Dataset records
____

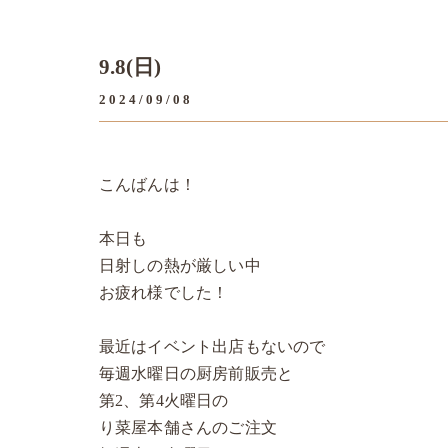
9.8(日)
2024/09/08
こんばんは！
本日も
日射しの熱が厳しい中
お疲れ様でした！
最近はイベント出店もないので
毎週水曜日の厨房前販売と
第2、第4火曜日の
り菜屋本舗さんのご注文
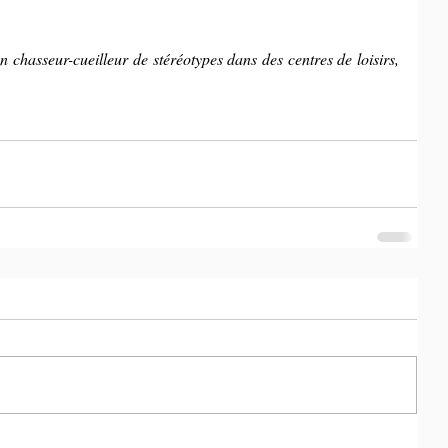
 chasseur-cueilleur de stéréotypes dans des centres de loisirs, 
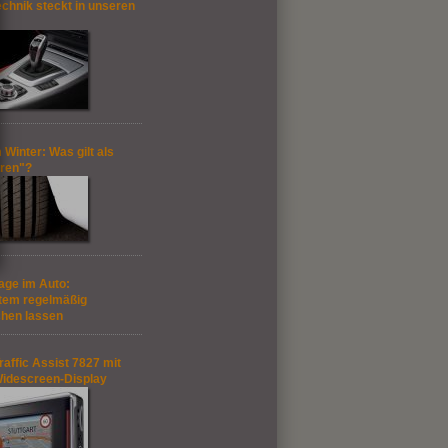
echnik steckt in unseren
 Winter: Was gilt als
ren"?
age im Auto:
stem regelmäßig
hen lassen
affic Assist 7827 mit
 Widescreen-Display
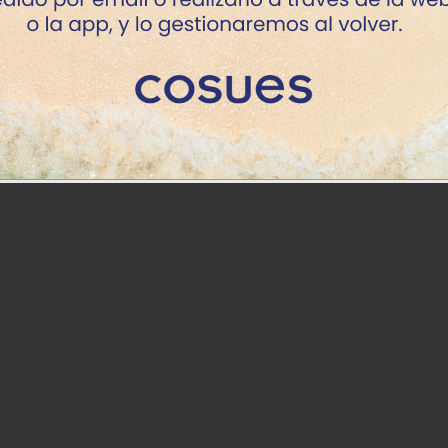
bremesa
de
Precio
Precio
€
25.93€
10.61€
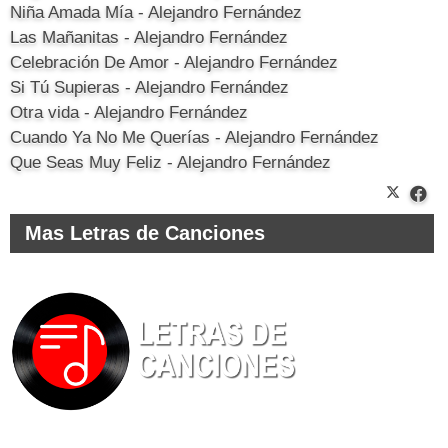
Niña Amada Mía - Alejandro Fernández
Las Mañanitas - Alejandro Fernández
Celebración De Amor - Alejandro Fernández
Si Tú Supieras - Alejandro Fernández
Otra vida - Alejandro Fernández
Cuando Ya No Me Querías - Alejandro Fernández
Que Seas Muy Feliz - Alejandro Fernández
Mas Letras de Canciones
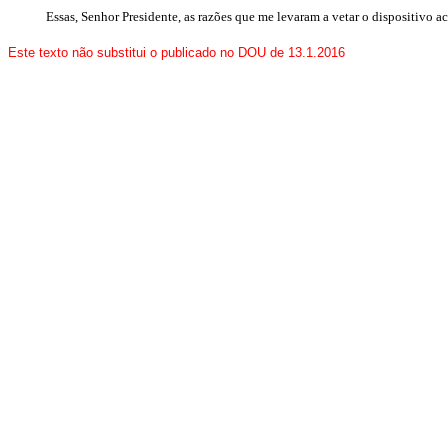
Essas, Senhor Presidente, as razões que me levaram a vetar o dispositiv
Este texto não substitui o publicado no DOU de 13.1.2016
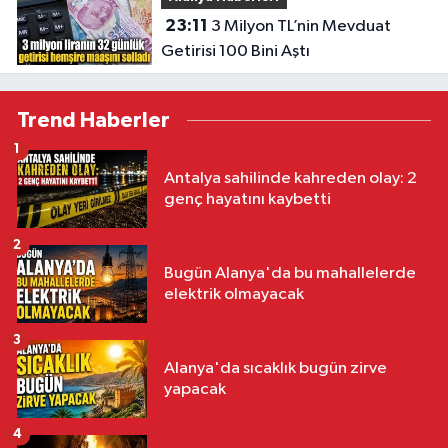
23:11
3 Milyon TL’nin Mevduat
Getirisi 100 Bini Aştı
Trend Haberler
1
Antalya sahilinde kahreden olay: 2
genç hayatını kaybetti
2
Bugün Alanya'da bu mahallelerde
elektrik olmayacak
3
Alanya'da sıcaklık bugün zirve
yapacak
4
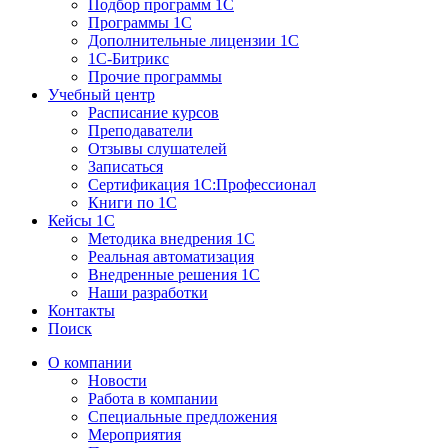
Подбор программ 1С
Программы 1С
Дополнительные лицензии 1С
1С-Битрикс
Прочие программы
Учебный центр
Расписание курсов
Преподаватели
Отзывы слушателей
Записаться
Сертификация 1С:Профессионал
Книги по 1С
Кейсы 1С
Методика внедрения 1С
Реальная автоматизация
Внедренные решения 1С
Наши разработки
Контакты
Поиск
О компании
Новости
Работа в компании
Специальные предложения
Мероприятия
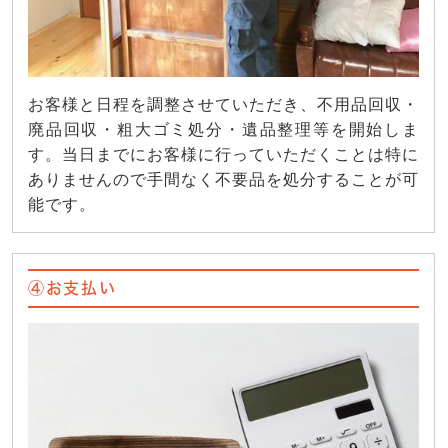
お客様と日程を調整させていただき、不用品回収・
廃品回収・粗大ゴミ処分・遺品整理等を開始しま
す。当日までにお客様に行っていただくことは特に
ありませんので手間なく不要品を処分することが可
能です。
④お支払い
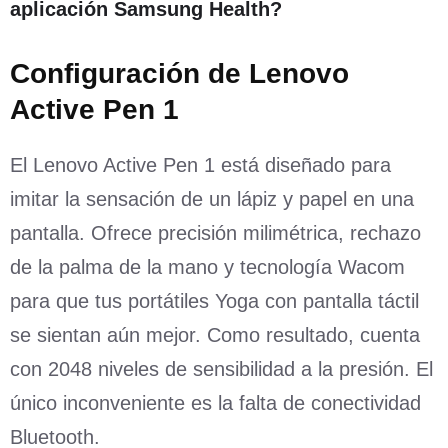
aplicación Samsung Health?
Configuración de Lenovo
Active Pen 1
El Lenovo Active Pen 1 está diseñado para
imitar la sensación de un lápiz y papel en una
pantalla. Ofrece precisión milimétrica, rechazo
de la palma de la mano y tecnología Wacom
para que tus portátiles Yoga con pantalla táctil
se sientan aún mejor. Como resultado, cuenta
con 2048 niveles de sensibilidad a la presión. El
único inconveniente es la falta de conectividad
Bluetooth.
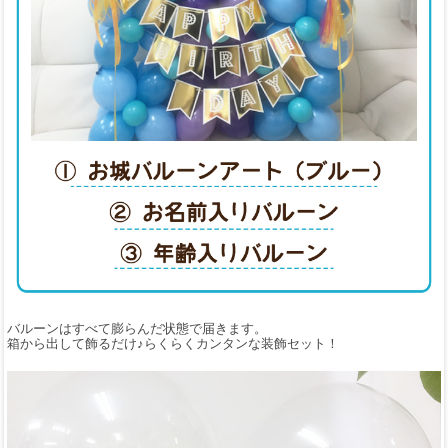
バルーンはすべて膨らんだ状態で届きます。
箱から出して飾るだけ♪らくらくカンタンな装飾セット！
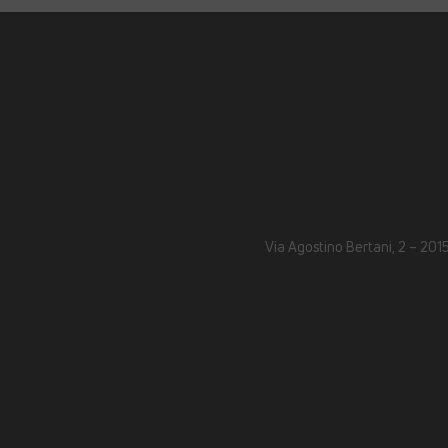
Via Agostino Bertani, 2 – 2015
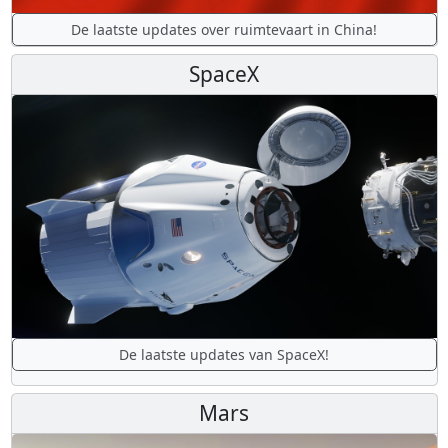
De laatste updates over ruimtevaart in China!
SpaceX
De laatste updates van SpaceX!
Mars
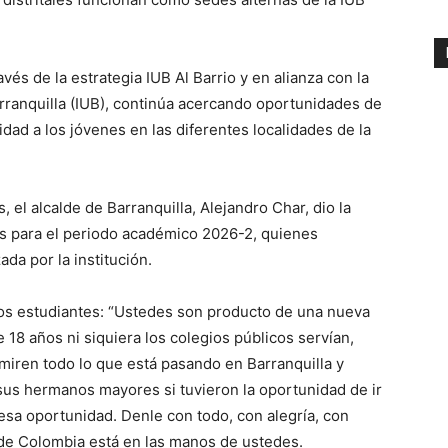
ravés de la estrategia IUB Al Barrio y en alianza con la
arranquilla (IUB), continúa acercando oportunidades de
idad a los jóvenes en las diferentes localidades de la
el alcalde de Barranquilla, Alejandro Char, dio la
os para el periodo académico 2026-2, quienes
ada por la institución.
 los estudiantes: “Ustedes son producto de una nueva
e 18 años ni siquiera los colegios públicos servían,
 miren todo lo que está pasando en Barranquilla y
sus hermanos mayores si tuvieron la oportunidad de ir
esa oportunidad. Denle con todo, con alegría, con
 de Colombia está en las manos de ustedes.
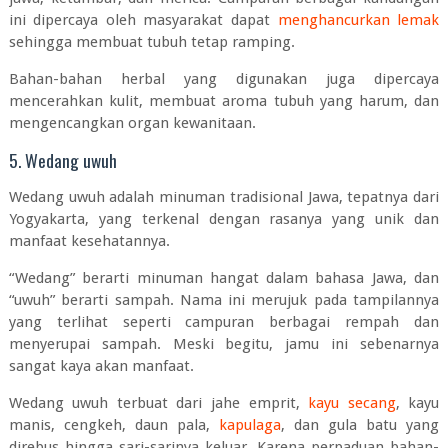
ini dipercaya oleh masyarakat dapat
menghancurkan lemak
sehingga membuat tubuh tetap ramping.
Bahan-bahan herbal yang digunakan juga dipercaya
mencerahkan kulit, membuat aroma tubuh yang harum, dan
mengencangkan organ kewanitaan.
5. Wedang uwuh
Wedang uwuh adalah minuman tradisional Jawa, tepatnya dari
Yogyakarta, yang terkenal dengan rasanya yang unik dan
manfaat kesehatannya.
“Wedang” berarti minuman hangat dalam bahasa Jawa, dan
“uwuh” berarti sampah. Nama ini merujuk pada tampilannya
yang terlihat seperti campuran berbagai rempah dan
menyerupai sampah. Meski begitu, jamu ini sebenarnya
sangat kaya akan manfaat.
Wedang uwuh terbuat dari jahe emprit,
kayu secang
, kayu
manis, cengkeh, daun pala,
kapulaga
, dan gula batu yang
direbus hingga sari-sarinya keluar. Karena perpaduan bahan-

____

- _Problem_: Copy every line in the records above that contains the word "berarti".

- _Answer for this exercise_:
“Wedang” berarti minuman hangat dalam bahasa Jawa, dan
“uwuh” berarti sampah. Nama ini merujuk pada tampilannya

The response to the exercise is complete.